■ Your assignment ■
Omit the images. Copy each entry word for word.

■ Provided data ■
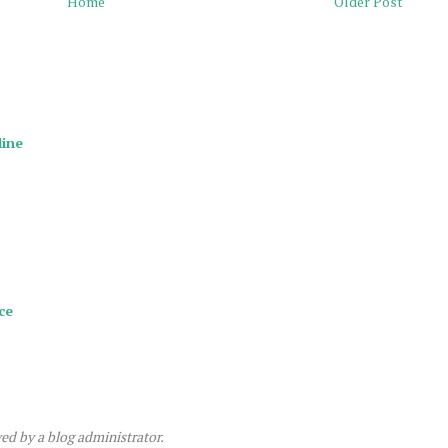
Home
Older Post
line
ce
d by a blog administrator.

■ The completed task ■
Home
Older Post
line
ce
d by a blog administrator.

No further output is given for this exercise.